Of course, there are many other things you can add to this curriculum, including history and studying famous racehorses or how horses were used in the 1800s on a daily basis. The key is to find something your child loves and center learning around that interest while still driving the basic academic skills your child needs to succeed as an adult.

Developing Confidence in Your Child

One of the key advantages of homeschooling with a holistic approach is that your child's self-confidence grows. The child focuses on something that already has a positive association, such as horses and then completes tasks in their own time. With homeschool, if your child doesn't understand a concept, it's okay to take a step back and slow down until they understand the fundamentals of that concept.

Allowing more time is another way that holistic homeschooling takes into account the needs of the child as the whole person.
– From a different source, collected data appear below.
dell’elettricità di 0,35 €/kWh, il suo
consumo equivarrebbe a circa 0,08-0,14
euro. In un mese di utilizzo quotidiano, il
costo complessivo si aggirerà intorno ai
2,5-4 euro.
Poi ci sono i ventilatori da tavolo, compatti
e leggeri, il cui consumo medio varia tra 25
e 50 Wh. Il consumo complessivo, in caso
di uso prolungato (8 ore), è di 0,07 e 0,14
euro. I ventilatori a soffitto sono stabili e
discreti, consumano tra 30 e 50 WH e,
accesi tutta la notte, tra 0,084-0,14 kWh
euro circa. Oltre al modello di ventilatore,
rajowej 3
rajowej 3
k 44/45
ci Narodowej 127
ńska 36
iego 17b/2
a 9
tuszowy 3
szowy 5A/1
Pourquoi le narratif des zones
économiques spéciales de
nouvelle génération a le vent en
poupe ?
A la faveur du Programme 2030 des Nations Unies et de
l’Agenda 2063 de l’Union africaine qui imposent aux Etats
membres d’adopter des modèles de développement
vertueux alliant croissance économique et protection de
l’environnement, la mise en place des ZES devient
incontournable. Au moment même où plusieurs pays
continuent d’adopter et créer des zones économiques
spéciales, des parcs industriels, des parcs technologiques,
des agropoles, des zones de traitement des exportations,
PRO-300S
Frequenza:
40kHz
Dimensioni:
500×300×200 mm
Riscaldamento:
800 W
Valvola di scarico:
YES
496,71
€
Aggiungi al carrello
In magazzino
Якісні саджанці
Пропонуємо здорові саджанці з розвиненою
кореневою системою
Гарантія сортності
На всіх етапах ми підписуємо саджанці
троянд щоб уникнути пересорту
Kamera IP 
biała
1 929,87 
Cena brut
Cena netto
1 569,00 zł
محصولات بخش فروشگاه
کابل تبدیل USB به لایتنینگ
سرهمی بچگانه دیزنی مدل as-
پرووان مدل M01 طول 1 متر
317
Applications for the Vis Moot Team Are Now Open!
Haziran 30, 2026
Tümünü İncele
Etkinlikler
One child may pick up a math concept on the first try, while another may need to review it or even go back to some fundamentals to truly understand that concept. When you only have your own children rather than a full classroom, you can devote the time needed to understand each point better.

Character Is Everything

Building character isn't an easy task. Every child has some flaws, whether it is being too hard on themselves or not wanting to put in the hard work. As the parent, you know your child better than anyone else. If you're able to take a step back and think of those flaws as areas that need work, then you can find tasks that help your child develop critical character skills that allow them to succeed as an adult.

For example, if your child gets angry when they lose a board game, sign them up for a sports team and encourage them to look at the effort rather than the reward. If your child does their part for the team, the team may not always win, but they should feel satisfied that they tried their best. Build the character traits your child lacks one skill and one activity at a time. Holistic education allows you to focus on those elements that are both strengths and to work on the weaknesses.
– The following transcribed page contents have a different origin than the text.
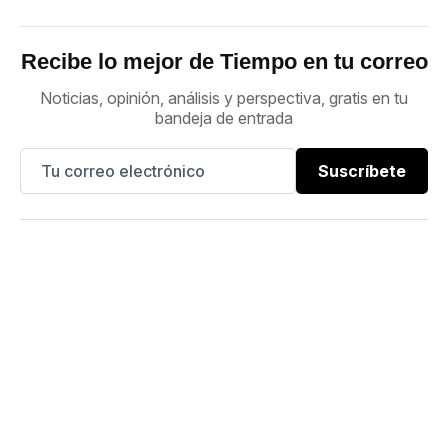
Recibe lo mejor de Tiempo en tu correo
Noticias, opinión, análisis y perspectiva, gratis en tu
bandeja de entrada
Suscríbete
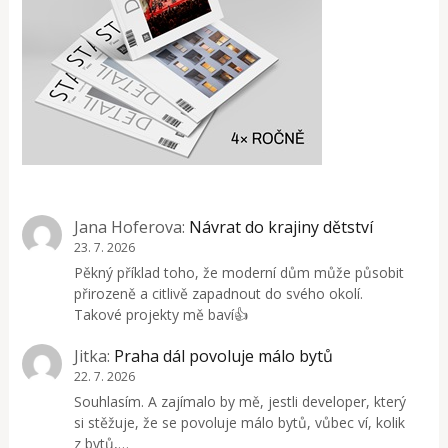
Jana Hoferova
:
Návrat do krajiny dětství
23. 7. 2026
Pěkný příklad toho, že moderní dům může působit
přirozeně a citlivě zapadnout do svého okolí.
Takové projekty mě baví👍
Jitka
:
Praha dál povoluje málo bytů
22. 7. 2026
Souhlasím. A zajímalo by mě, jestli developer, který
si stěžuje, že se povoluje málo bytů, vůbec ví, kolik
z bytů,…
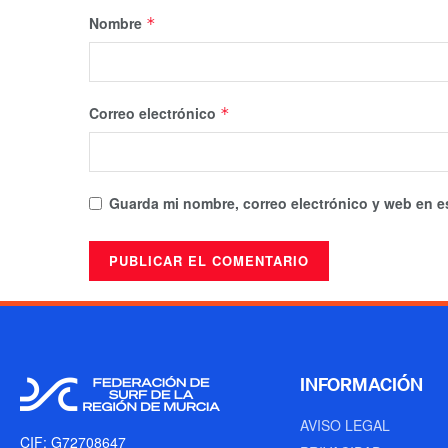
Nombre
*
Correo electrónico
*
Guarda mi nombre, correo electrónico y web en e
INFORMACIÓN
AVISO LEGAL
CIF: G72708647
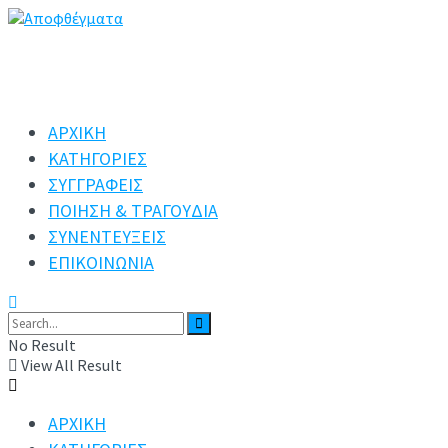
ΑΡΧΙΚΗ
ΚΑΤΗΓΟΡΙΕΣ
ΣΥΓΓΡΑΦΕΙΣ
ΠΟΙΗΣΗ & ΤΡΑΓΟΥΔΙΑ
ΣΥΝΕΝΤΕΥΞΕΙΣ
ΕΠΙΚΟΙΝΩΝΙΑ
No Result
View All Result
ΑΡΧΙΚΗ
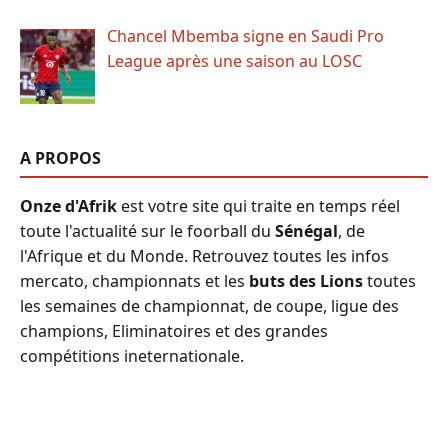
Chancel Mbemba signe en Saudi Pro
League après une saison au LOSC
A PROPOS
Onze d'Afrik
est votre site qui traite en temps réel
toute l'actualité sur le foorball du
Sénégal
, de
l'Afrique et du Monde. Retrouvez toutes les infos
mercato, championnats et les
buts des Lions
toutes
les semaines de championnat, de coupe, ligue des
champions, Eliminatoires et des grandes
compétitions ineternationale.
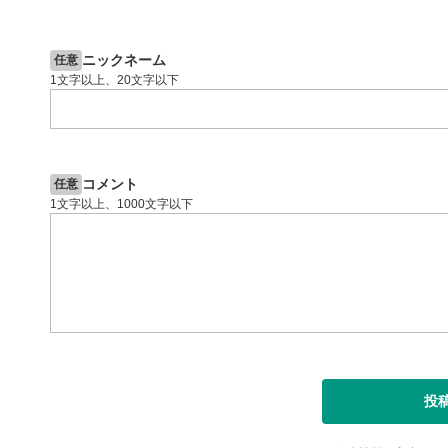
2ヶ月前
操作説明動画
9日前
日本株
閉じる
ニックネーム
任意
1文字以上、20文字以下
コメント
任意
1文字以上、1000文字以下
投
Beyond the Confines of the Classroom

With holistic education, you're not confined to the four walls of a classroom. The focus is on the person as a whole and that means someone who lives in the real world, participates in activities, volunteers and works with others. Holistic education is very much about balancing all the different activities of homeschooling while still learning the academic skills your child will need in the upper grades and for higher education pursuits. Step back, take a look at the big picture and come up with a plan that allows your child to thrive in their own skin.